Imaging iAVMs requires broad cerebral coverage. 4D flow studies must have sufficient spatial and temporal resolution to allow accurate assessment of vessel morphology and flow dynamics. These factors increase total scan time to durations that can be clinically prohibitive. However, acceleration methods, such as parallel imaging, can decrease scan times to under 20 minutes. GRAPPA and SENSE acceleration methods have conventionally been used to decrease total scan time by an acceleration factor of up to R = 3. Advanced spatiotemporal parallel imaging methods, such as k-tGRAPPA and k-tSENSE, have been developed to further reduce total 4D flow scan time.

To assess the hemodynamics of both arteries and veins in AVMs, imaging must be performed over a dynamic velocity range. However, most 4D flow MRI protocols measure flow with one velocity sensitivity (venc), limiting the ability to assess both higher arterial flow and lower venous flow. A high venc is used to measure arterial flow, which can hinder evaluation of slower venous flow in images with decreased signal-to-noise ratios (SNRs). Dual-velocity encoding (dual-venc) can be used to address this limitation. Dual-venc improves the quantification of both high- and low-flow vessels. Two vencs are used in the scan, which improves vessel characterization across a velocity range.

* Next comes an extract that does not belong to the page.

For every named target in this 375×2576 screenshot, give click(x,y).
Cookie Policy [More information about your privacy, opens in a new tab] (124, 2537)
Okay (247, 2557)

A significant limitation of 4D flow MRI is restricted spatial resolution, which often precludes the hemodynamic assessment of small vessels. Blood flow may be overestimated at low spatial resolution due to partial volume effects. Schnell et al. suggest that isotropic spatial resolution should be 0.5–1.2 to accurately measure flow in 2- to 5-mm–diameter cerebral vessels. Ultra-high-field MRI can be used to increase spatial resolution without sacrificing SNR. Increasing total scan time or decreasing imaging coverage can further improve resolution without decreasing SNR. 4D flow data can be co-registered with other imaging modalities with high spatial resolution, such as time of flight imaging, to better analyze small cerebral vessels. Postprocessing algorithms, such as HYPR (highly constrained projection reconstruction) or relative blood flow within vascular territories (rBFR), may be used to further improve spatial resolution ( Fig. 29.2 ). To increase imaging coverage without sacrificing resolution, radial and spiral undersampling methods can be employed.

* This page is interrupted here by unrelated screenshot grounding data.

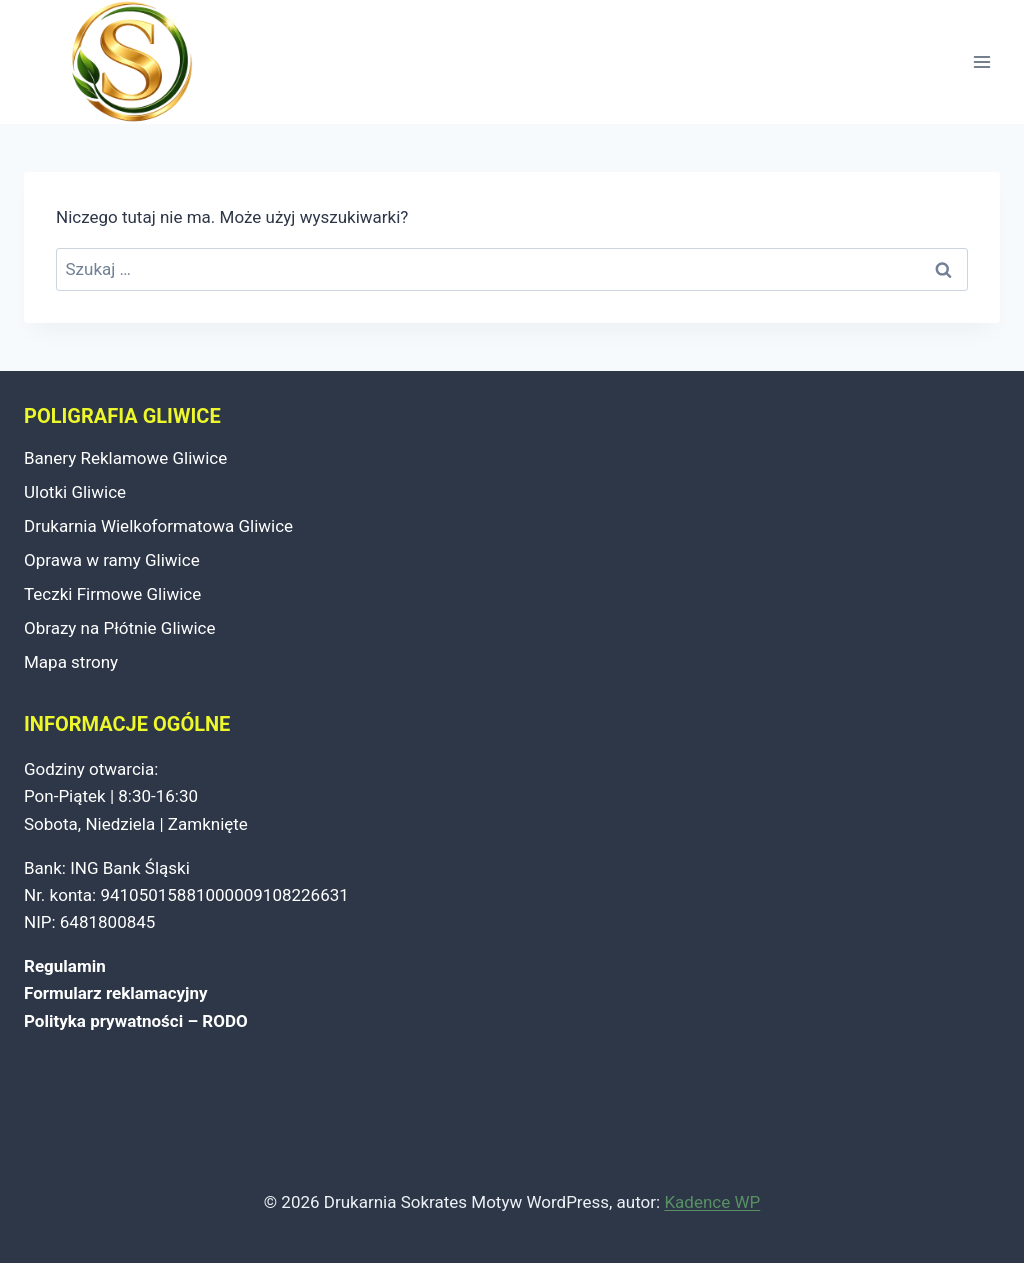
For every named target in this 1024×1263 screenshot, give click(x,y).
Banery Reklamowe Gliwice (125, 458)
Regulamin (65, 966)
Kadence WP (712, 1202)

An in vitro 4D flow study assessed the association between spatial resolution and flow measurement accuracy. The study suggested that at least five voxels across a target vessel will yield accurate flow measurement within 10%–15%. However, four voxels across a cerebral vessel resulted in a flow conservation error less than 15% with high flow and peak velocity reproducibility. Four voxels can be attained in vivo with 0.8-mm isotropic resolution. This investigation found that the principal intracranial vessels could be imaged at high resolution within 20 minutes using dual-venc 4D flow MRI at 3T with the PEAK-GRAPPA acceleration method.

Ultimately, the technical temporospatial limitations of 4D flow coupled with the detailed overview provided in Chapter 4 offer a broad context for the clinical applications of these techniques to inform surgical treatment, baseline risk, and varying treatment effects. Their combined diagnostic use, similar to the complementary profiles of treatment strategies, will provide the appropriate context for the treating surgeon.